● REQUIRED ACTION:
Each line from the one that contains "progress and to adjust treatments as" through the end of the entries should be repeated exactly, with nothing added.

>>>>>

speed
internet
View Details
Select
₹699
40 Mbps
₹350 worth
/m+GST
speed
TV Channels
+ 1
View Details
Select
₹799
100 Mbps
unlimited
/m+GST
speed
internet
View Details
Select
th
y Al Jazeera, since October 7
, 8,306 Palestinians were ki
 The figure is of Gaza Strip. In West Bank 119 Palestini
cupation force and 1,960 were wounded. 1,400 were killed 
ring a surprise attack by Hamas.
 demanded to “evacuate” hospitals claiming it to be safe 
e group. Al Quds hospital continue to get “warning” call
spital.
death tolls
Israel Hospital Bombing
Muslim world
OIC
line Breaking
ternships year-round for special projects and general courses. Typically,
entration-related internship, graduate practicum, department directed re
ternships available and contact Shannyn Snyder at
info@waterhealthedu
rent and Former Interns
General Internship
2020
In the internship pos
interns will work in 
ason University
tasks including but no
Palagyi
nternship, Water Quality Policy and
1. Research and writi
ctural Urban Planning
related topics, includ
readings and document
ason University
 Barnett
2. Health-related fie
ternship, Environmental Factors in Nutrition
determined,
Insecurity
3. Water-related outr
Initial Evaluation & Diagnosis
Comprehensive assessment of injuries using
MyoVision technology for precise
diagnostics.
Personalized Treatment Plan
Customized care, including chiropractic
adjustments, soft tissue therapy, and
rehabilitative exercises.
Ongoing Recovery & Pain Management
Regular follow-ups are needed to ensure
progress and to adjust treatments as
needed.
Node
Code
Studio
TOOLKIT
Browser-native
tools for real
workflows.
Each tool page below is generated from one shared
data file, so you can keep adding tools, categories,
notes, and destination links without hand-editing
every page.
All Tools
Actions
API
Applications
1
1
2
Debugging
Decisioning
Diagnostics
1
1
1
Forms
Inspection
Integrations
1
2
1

<<<<<

● EXERCISE RESULT:
progress and to adjust treatments as
needed.
Node
Code
Studio
TOOLKIT
Browser-native
tools for real
workflows.
Each tool page below is generated from one shared
data file, so you can keep adding tools, categories,
notes, and destination links without hand-editing
every page.
All Tools
Actions
API
Applications
1
1
2
Debugging
Decisioning
Diagnostics
1
1
1
Forms
Inspection
Integrations
1
2
1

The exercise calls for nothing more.